Sei come l’acqua che scorre.
Scorri.
È amore
CLIC
Ho una madre. Un padre. Un fratello. Un nipote. Un tetto, un libro in testa, un libro in mano;
ho due mani.
Un gatto, grande e robusto, nero, un letto, tre sogni a dir poco.
Quattro o cinque a dir il vero.
Ho un Dio che mi ha creata a Sua immagine e di cui non ho sembianze.
Ho un tamburo che danza rituale e sbraita meschino di notte.
Ho un mondo. Il più delle volte, le volte buone.
E ricordo a me stessa quel mondo. Dovrei amarlo. Dovrei sentirlo. Dovrei staccarmi da terra, messaggera alata
e trovarlo.
Il panorama autentico, scevro d’egoismo. Mio. Mitologico.
Volare sopra di me, senza di me, concentrare la vista sul fuoco.
La scintilla: palesemente necessaria.
Ma proprio non può, no, prendersene merito. Della luce. Che da quella partenza cresce e muta e si ribella. E va, evaporando.
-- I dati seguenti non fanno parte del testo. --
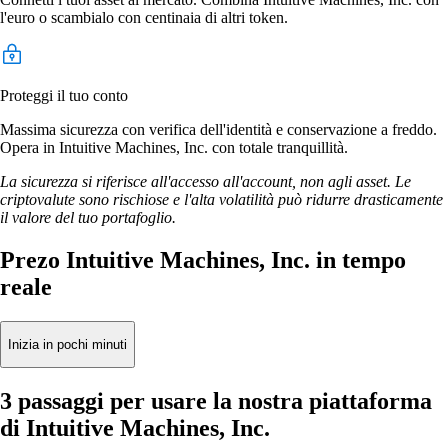
l'euro o scambialo con centinaia di altri token.
Proteggi il tuo conto
Massima sicurezza con verifica dell'identità e conservazione a freddo.
Opera in Intuitive Machines, Inc. con totale tranquillità.
La sicurezza si riferisce all'accesso all'account, non agli asset. Le
criptovalute sono rischiose e l'alta volatilità può ridurre drasticamente
il valore del tuo portafoglio.
Prezo Intuitive Machines, Inc. in tempo
reale
Inizia in pochi minuti
3 passaggi per usare la nostra piattaforma
di Intuitive Machines, Inc.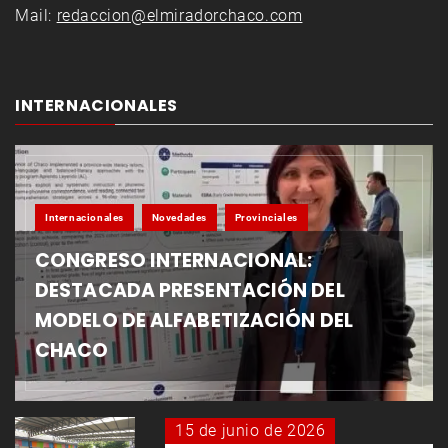
Mail:
redaccion@elmiradorchaco.com
INTERNACIONALES
Internacionales
Novedades
Provinciales
CONGRESO INTERNACIONAL:
DESTACADA PRESENTACIÓN DEL
MODELO DE ALFABETIZACIÓN DEL
CHACO
15 de junio de 2026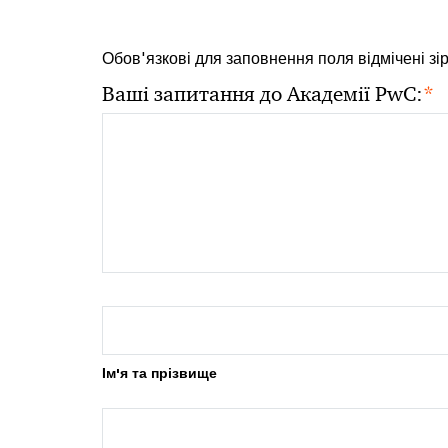
Обов'язкові для заповнення поля відмічені зі
*
Ваші запитання до Академії PwC:
Ім'я та прізвище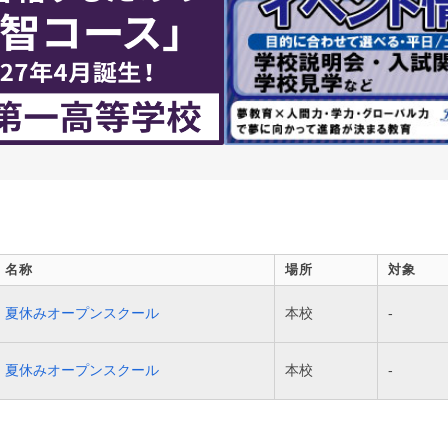
名称
場所
対象
夏休みオープンスクール
本校
-
夏休みオープンスクール
本校
-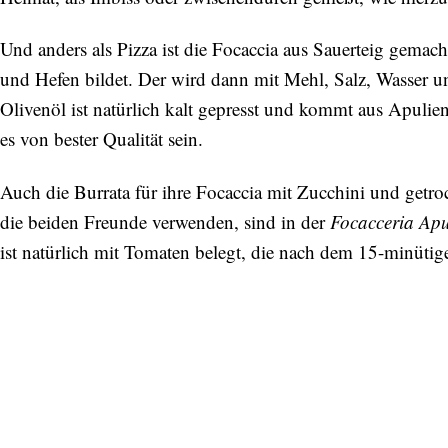
Und anders als Pizza ist die Focaccia aus Sauerteig gemach
und Hefen bildet. Der wird dann mit Mehl, Salz, Wasser u
Olivenöl ist natürlich kalt gepresst und kommt aus Apulien
es von bester Qualität sein.
Auch die Burrata für ihre Focaccia mit Zucchini und getro
die beiden Freunde verwenden, sind in der
Focacceria Ap
ist natürlich mit Tomaten belegt, die nach dem 15-minüti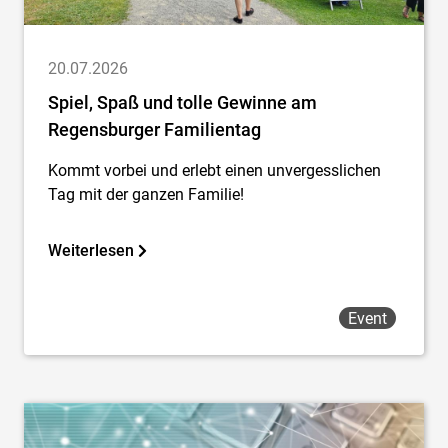
20.07.2026
Spiel, Spaß und tolle Gewinne am
Regensburger Familientag
Kommt vorbei und erlebt einen unvergesslichen
Tag mit der ganzen Familie!
Weiterlesen
Event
Io, io non lo posso fare. Non più. Comincio a capire.
E a fuggire dalla luce, lei, mia, che rendo buia perché buia sono. Ancora senz’ali.
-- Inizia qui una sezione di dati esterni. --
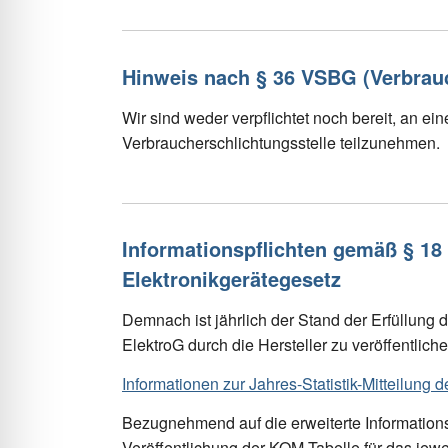
Hinweis nach § 36 VSBG (Verbrauc
Wir sind weder verpflichtet noch bereit, an ei
Verbraucherschlichtungsstelle teilzunehmen.
Informationspflichten gemäß § 18 
Elektronikgerätegesetz
Demnach ist jährlich der Stand der Erfüllung d
ElektroG durch die Hersteller zu veröffentliche
Informationen zur Jahres-Statistik-Mitteilung de
Bezugnehmend auf die erweiterte Informationspf
Veröffentlichung der KOM-Tabelle für das jewe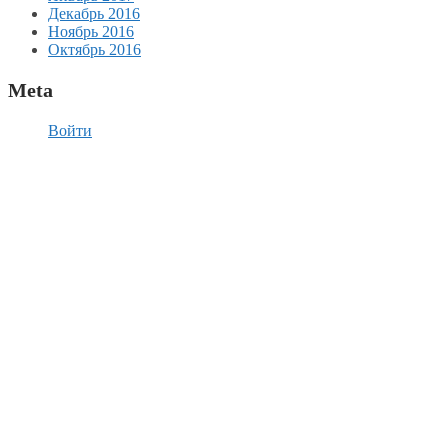
Декабрь 2016
Ноябрь 2016
Октябрь 2016
Meta
Войти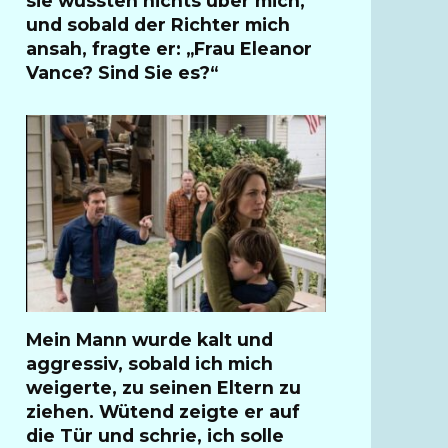
sie wussten nichts über mich,
und sobald der Richter mich
ansah, fragte er: „Frau Eleanor
Vance? Sind Sie es?“
Mein Mann wurde kalt und
aggressiv, sobald ich mich
weigerte, zu seinen Eltern zu
ziehen. Wütend zeigte er auf
die Tür und schrie, ich solle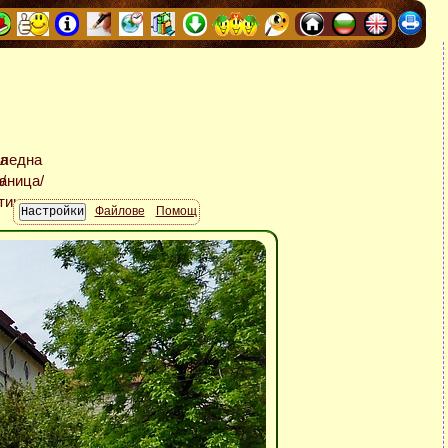
Файлове
Помощ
Non sento niente e non so perché.
Umana compassione cercasi.
E le tragedie, anch’esse, non turbano. Non urtano. Le viscere non mi pungono.
Ma neppure son pazza, oggi, non son io quella pazza.
Un clic. Qualcosa in me ha fatto clic e non ritorna. Indietro.
Sciolgo i capelli, fili spezzati di un nastro nero alla luce di luna.
Dicembre comincia e prosegue la nenia.
Anemica di cuore, anemica d’amore.
La rima non é originale. La rima non era prevista.
Frugo e scavo e graffio ma non trovo. Quel geniale modo, il migliore, di confessare. Confessare.
Confessare che non sento niente e so perché.